Page-level text extractions
▽
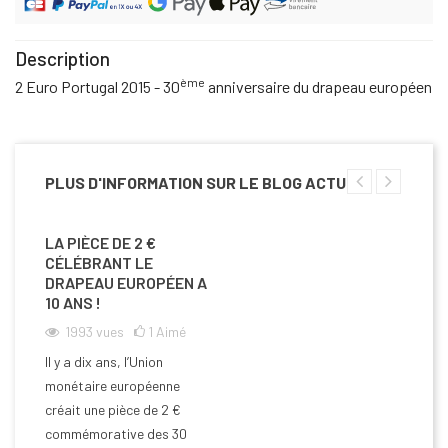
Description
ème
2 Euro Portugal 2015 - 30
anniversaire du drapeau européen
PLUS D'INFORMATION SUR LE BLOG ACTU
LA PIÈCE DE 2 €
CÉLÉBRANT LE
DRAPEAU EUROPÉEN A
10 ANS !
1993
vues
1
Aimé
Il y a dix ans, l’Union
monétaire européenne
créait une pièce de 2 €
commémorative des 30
△
▽
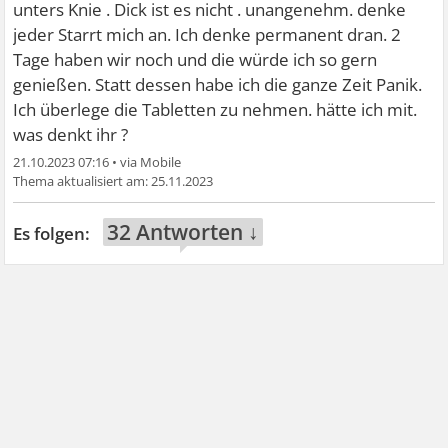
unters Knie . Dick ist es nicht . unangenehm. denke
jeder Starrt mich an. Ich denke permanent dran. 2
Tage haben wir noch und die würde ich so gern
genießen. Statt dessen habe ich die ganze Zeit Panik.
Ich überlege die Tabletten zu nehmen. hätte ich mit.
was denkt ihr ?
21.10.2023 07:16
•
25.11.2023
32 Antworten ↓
△
__PROMPT__: What you return should be exactly the lines above, starting at the one with "CÉLÉBRANT LE" and ending at the one with "commémorative des 30", and nothing else.

__SOLVED PROBLEM__:
CÉLÉBRANT LE
DRAPEAU EUROPÉEN A
10 ANS !
1993
vues
1
Aimé
Il y a dix ans, l’Union
monétaire européenne
créait une pièce de 2 €
commémorative des 30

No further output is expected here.